According the AWS docs at here and here I should be able to automate a certificate creation and validation using cloudformation. Apparently when you specify a HostedZoneId in the DomainValidationOptions, it is supposed to create the required DNS record to complete the validation (at least that is what it seems from the very vague documentation). My CF template for the cert looks like this:
Resources:
MyAPICert:
Type: AWS::CertificateManager::Certificate
Properties:
DomainName: xxxx.dev.mydomain.io
DomainValidationOptions:
- DomainName: mydomain.io
HostedZoneId: /hostedzone/Z03XXXXXXXXXXXX
ValidationMethod: DNS
'mydomain.io' (changed of course) was registered using AWS as registrar as the documents say must be the case for automated validation to work.
This template above is included in a serverless.yml as a resource. However, when I deploy, the stack creation is just stuck waiting for the DNS record - i.e. it does not add the required CNAME entry as I understand it is supposed to do and as such the stack is stuck.
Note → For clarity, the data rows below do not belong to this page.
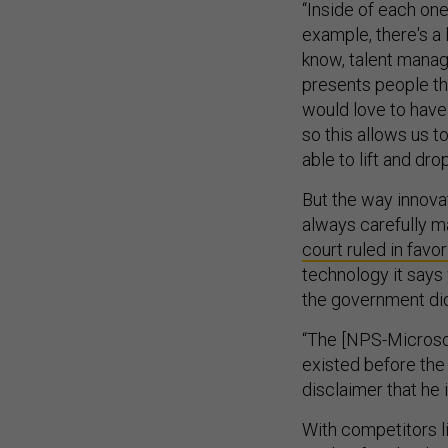
“Inside of each one
example, there's a l
know, talent manag
presents people tha
would love to have
so this allows us 
able to lift and dro
But the way innovat
always carefully m
court ruled in favo
technology it says
the government didn
“The [NPS-Microsof
existed before the 
disclaimer that he 
With competitors l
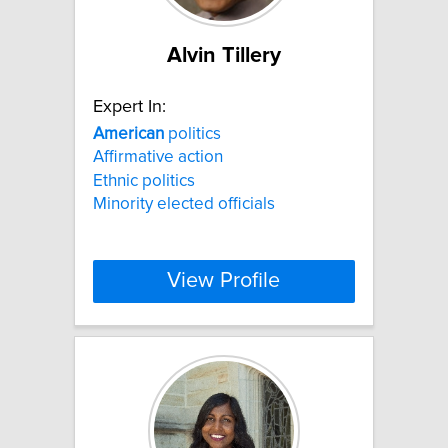
Alvin Tillery
Expert In:
American
politics
Affirmative action
Ethnic politics
Minority elected officials
View Profile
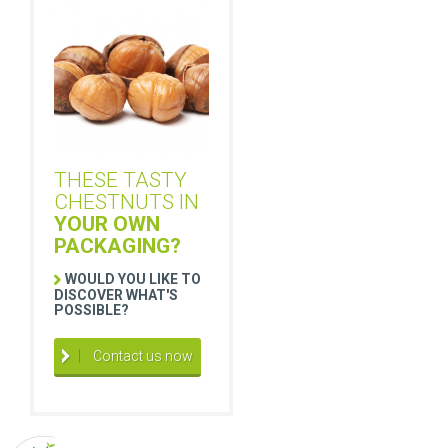
THESE TASTY
CHESTNUTS IN
YOUR OWN
PACKAGING?
WOULD YOU LIKE TO
DISCOVER WHAT'S
POSSIBLE?
Contact us now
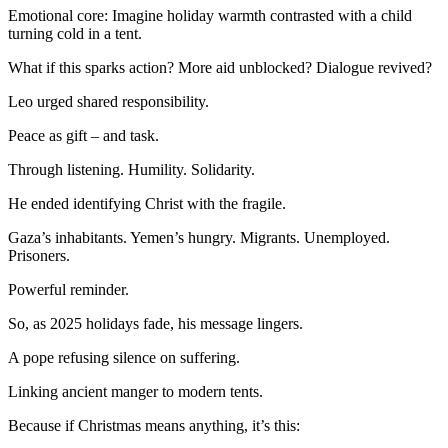
Emotional core: Imagine holiday warmth contrasted with a child
turning cold in a tent.
What if this sparks action? More aid unblocked? Dialogue revived?
Leo urged shared responsibility.
Peace as gift – and task.
Through listening. Humility. Solidarity.
He ended identifying Christ with the fragile.
Gaza’s inhabitants. Yemen’s hungry. Migrants. Unemployed.
Prisoners.
Powerful reminder.
So, as 2025 holidays fade, his message lingers.
A pope refusing silence on suffering.
Linking ancient manger to modern tents.
Because if Christmas means anything, it’s this:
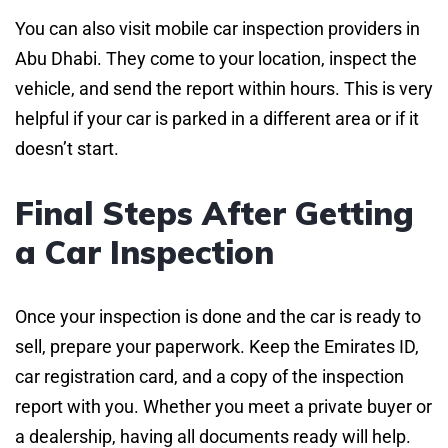
You can also visit mobile car inspection providers in
Abu Dhabi. They come to your location, inspect the
vehicle, and send the report within hours. This is very
helpful if your car is parked in a different area or if it
doesn’t start.
Final Steps After Getting
a Car Inspection
Once your inspection is done and the car is ready to
sell, prepare your paperwork. Keep the Emirates ID,
car registration card, and a copy of the inspection
report with you. Whether you meet a private buyer or
a dealership, having all documents ready will help.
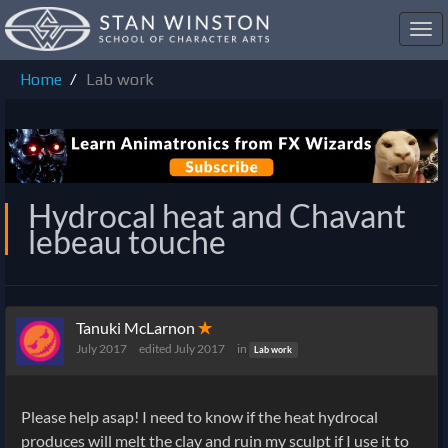
Toggl
navig
Home
Lab work
Hydrocal heat and Chavant
lebeau touche
Tanuki McLarnon
✭
July 2017
edited July 2017
in
Lab work
Please help asap! I need to know if the heat hydrocal
produces will melt the clay and ruin my sculpt if I use it to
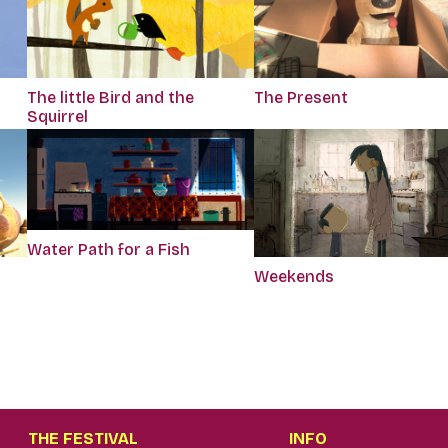
The little Bird and the
The Present
Squirrel
Water Path for a Fish
Weekends
THE FESTIVAL
INFO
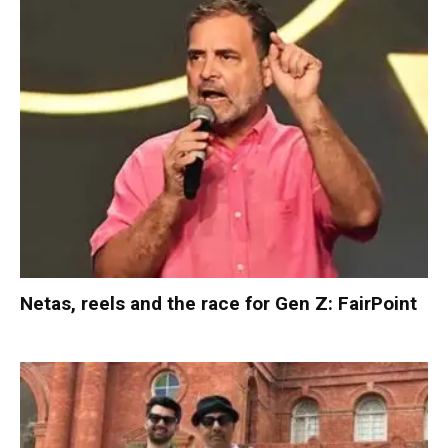
Netas, reels and the race for Gen Z: FairPoint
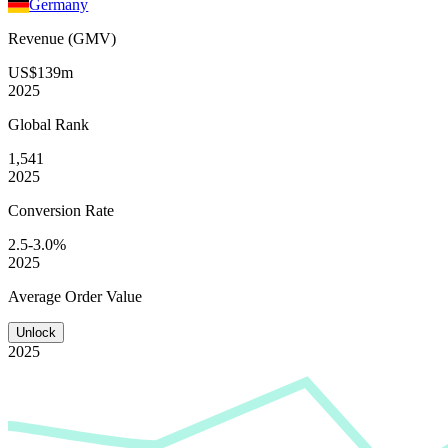
Germany
Revenue (GMV)
US$139m
2025
Global
Rank
1,541
2025
Conversion
Rate
2.5-3.0%
2025
Average
Order Value
Unlock
2025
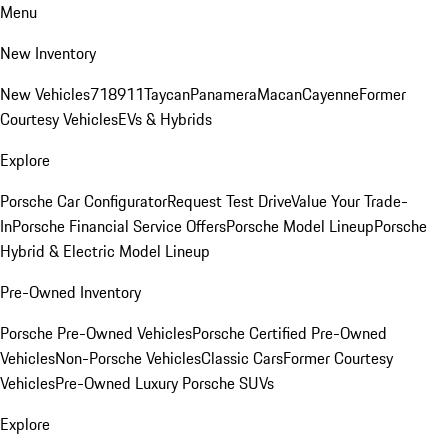
Menu
New Inventory
New Vehicles
718
911
Taycan
Panamera
Macan
Cayenne
Former
Courtesy Vehicles
EVs & Hybrids
Explore
Porsche Car Configurator
Request Test Drive
Value Your Trade-
In
Porsche Financial Service Offers
Porsche Model Lineup
Porsche
Hybrid & Electric Model Lineup
Pre-Owned Inventory
Porsche Pre-Owned Vehicles
Porsche Certified Pre-Owned
Vehicles
Non-Porsche Vehicles
Classic Cars
Former Courtesy
Vehicles
Pre-Owned Luxury Porsche SUVs
Explore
Has anyone gotten this feature to work?
And, yes, I know about the 3rd party custom resources that try to do the same thing, I don't want to use them if CF is supposed to do this natively now.
I hit the same issue. You need to specify the full domain name including the host in the DomainValidationOptions DomainName parameter, and just specify the hosted zone id:
Resources:
MyAPICert:
Type: AWS::CertificateManager::Certificate
Properties:
DomainName: xxxx.dev.mydomain.io
DomainValidationOptions:
- DomainName: xxxx.dev.mydomain.io
HostedZoneId: Z03XXXXXXXXXXXX
ValidationMethod: DNS
In my testing, the Route53 validation record was added about a minute after running the stack, and the domain successfully validated itslef after about 15 minutes.